• [Task directions]: Word for word, copy the records and drop the pictures.

• [Saved entries]:
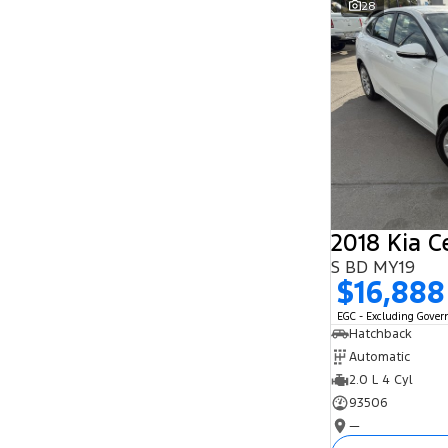
28
Search By Budget
* This estimate is based on a loan term of 5
years and interest of 11.94% p/a.
Important information about this tool.
For an
accurate finance estimate, please complete our
finance
enquiry
form.
2018 Kia C
S BD MY19
$16,888
EGC - Excluding Gove
Hatchback
Automatic
2.0 L 4 Cyl
93506
—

• [Solution to the problem]:
28
Search By Budget
* This estimate is based on a loan term of 5
years and interest of 11.94% p/a.
Important information about this tool.
For an
accurate finance estimate, please complete our
finance
enquiry
form.
2018 Kia C
S BD MY19
$16,888
EGC - Excluding Gove
Hatchback
Automatic
2.0 L 4 Cyl
93506
—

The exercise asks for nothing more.